Calls to outlaw dual citizenship in Germany from conservatives in Chancellor Angela Merkel's ranks have been dismissed as "daft" by the center-left Social Democrats. The row precedes a pre-election policy catalog.
Social Democrat (SPD) committee spokesman for migration and diversity Aziz Bozkurt accused Merkel's conservatives of behaving irrationally by rekindling dual citizenship debate as Germany awaited the conservatives' package.
The "Berlin Declaration" is to be unveiled Friday by Federal Interior Minister Thomas de Maizíere and fellow interior ministers from regional states who belong to Merkel's array of Christian Democrats (CDU) and Bavaria's Christian Social Union (CSU).

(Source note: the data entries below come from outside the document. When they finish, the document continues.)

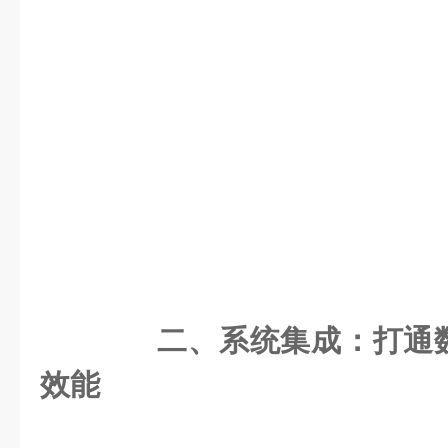
二、系统集成：打通
效能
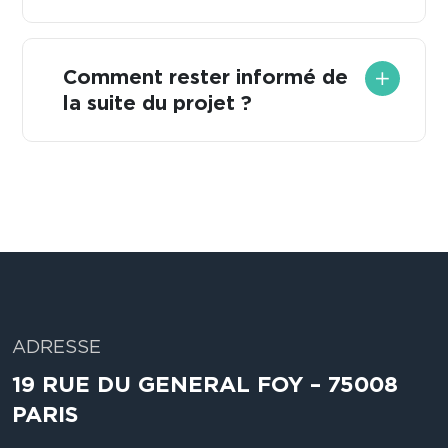
Comment rester informé de
la suite du projet ?
ADRESSE
19 RUE DU GENERAL FOY – 75008
PARIS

Their meeting overnight in Berlin precedes two regional assembly elections due next month in Berlin city-state and Mecklenburg-West Pomerania where established parties fear surges by the right-wing Alternative for Germany (AfD) party. It already has opposition footholds in eight of Germany's 16 federal states.
Emotionally absent, suggests Herrmann
Leading abolition advocates are two CDU interior ministers: Frank Henkel in Berlin and Lorenz Caffier in Mecklenburg-West Pomerania.
Their Bavarian counterpart Joachim Herrmann (CSU) said: "It doesn't make sense to distribute German passports to persons who in their hearts have not arrived in Germany."
Conservative call 'daft,'
Bozkurt remarked ironically to the Protestant news agency EPD that only the conservative interior ministers including de Maiziere and Bavaria's Herrman knew "what multiple-citizenship had to do with terror and public safety."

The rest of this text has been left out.